The bull turned and charged at him. He rolled away, but he couldn’t escape the rampaging animal, its hot breath in Clint’s face and the hammering of its hooves against solid-packed dirt.
That big old bull was face-to-face with him, pawing and twisting. Clint rolled away from the hooves and then felt a hard tug as someone jerked him backward, away from danger.
The bullfighter yelled at him to move. Clint did his best to oblige, but his left arm hung at his side, useless. The pop he’d heard when he hit the ground must have been his shoulder dislocating.
A blur of blue in front of him, and the bull changed direction to go after the bullfighter. Those guys were bodyguards and stuntmen, all in one package. Clint hurried to the side of the arena and the fence.
As he held on to the fence, watching the bullfighters play with the overzealous bull, he caught a flash of blond. He turned and saw Willow Michaels watching from the corner gate.
When he limped out of the arena, his eyes met hers for a split second and then she walked away. She wasn’t the first princess to turn her back on him. She probably wouldn’t be the last.
Telling himself it didn’t matter didn’t feel as good as it usually did. Fortunately he had the throbbing pain in his arm to keep his mind off the blow to his ego.
Medics were waiting for him as he walked out the gate. They offered help walking that he didn’t need. He’d dislocated his shoulder before, so he knew the drill. He just didn’t feel like talking about it.
“Want some help getting in?” One of the paramedics motioned inside the back of the vehicle.
“I’ll just sit on the tailgate.” He had no desire to climb, with or without help.
“Suit yourself.”
He leaned back and just as he started to close his eyes, Janie was there. She wore that “mother hen” look that he remembered from his childhood.
It was a shame she’d never had kids of her own. But then he might have missed out on having her in his life.
“Is it dislocated?” She nearly pushed the paramedics aside.
“I imagine it is.” He managed a smile that he hoped wasn’t too much of a grimace.
“Do you need to go to the hospital?”
“I think the paramedics can manage.”
Janie didn’t look convinced. She was five-foot-nothing but a force to be reckoned with. Funny how she hadn’t really aged.
Not like his dad. His dad was barely sixty-five, but already an old, old man. His liver was shot, and his mind was going. Janie would always have her wits about her.
“Don’t let him sit there and suffer.” She stepped back, and motioned the paramedics forward.

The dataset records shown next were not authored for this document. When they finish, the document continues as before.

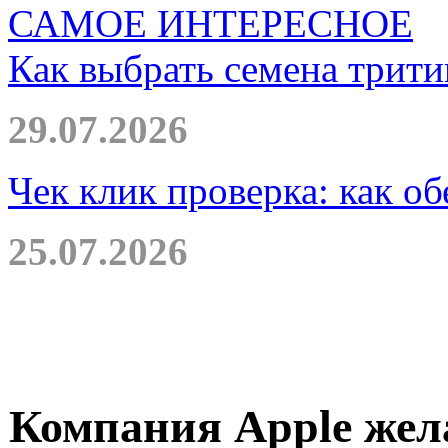
САМОЕ ИНТЕРЕСНОЕ
Как выбрать семена трити
29.07.2026
Чек клик проверка: как о
25.07.2026
Компания Apple жела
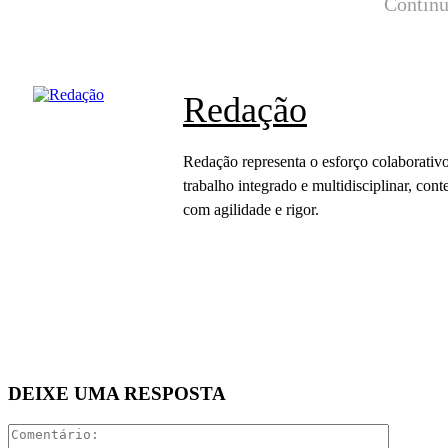
Continu
Redação
Redação representa o esforço colaborativo
trabalho integrado e multidisciplinar, c
com agilidade e rigor.
DEIXE UMA RESPOSTA
Comentár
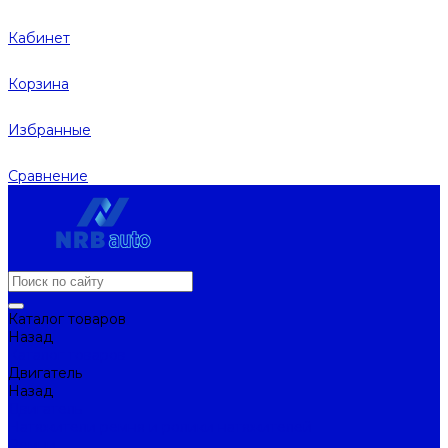
Кабинет
Корзина
Избранные
Сравнение
Каталог товаров
Назад
Каталог товаров
Двигатель
Назад
Двигатель
Натяжители ремня и ролики натяжителей
Ремни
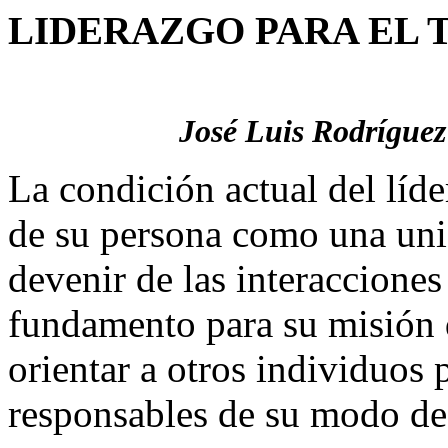
LIDERAZGO PARA EL 
José Luis Rodrígue
La condición actual del líde
de su persona como una uni
devenir de las interacciones 
fundamento para su misión 
orientar a otros individuos
responsables de su modo de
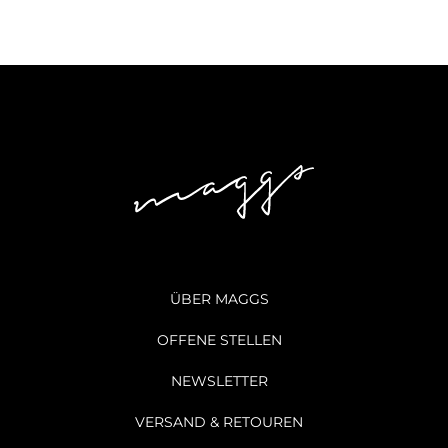
ÜBER MAGGS
OFFENE STELLEN
NEWSLETTER
VERSAND & RETOUREN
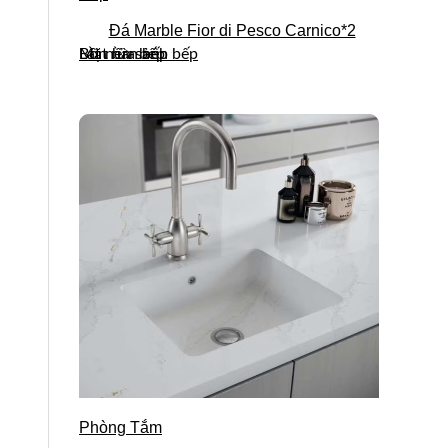
Đá Marble Fior di Pesco Carnico*2
Mặt bàn bếp
Lát nền sảnh bếp
Bồn rửa bếp
Phòng Tắm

She had no idea about suffering. The pain he had felt just sitting there was nothing compared to that moment when they yanked his arm and pushed it back into its socket. Working through it meant a serious “cowboy up” moment. He took a few deep breaths that didn’t really help.
“There, nothing to it.” One paramedic smiled as he said the words.
“Yeah, nothing to it.” Clint shrugged to loosen the muscle, but the pain shot down his arm and across his back.
“It’ll be sore, and I’m afraid there might be more damage than just the dislocation. Best get it checked out with the sports medicine team. Until then,” he held out a sling, “pain meds, and you might want to get a ride home tonight.”
A ride home? For the first time in a dozen years a “ride home” meant a ride to Grove, Oklahoma. And now it meant Willow Michaels living just down the road. He couldn’t quite picture her as the “girl next door.”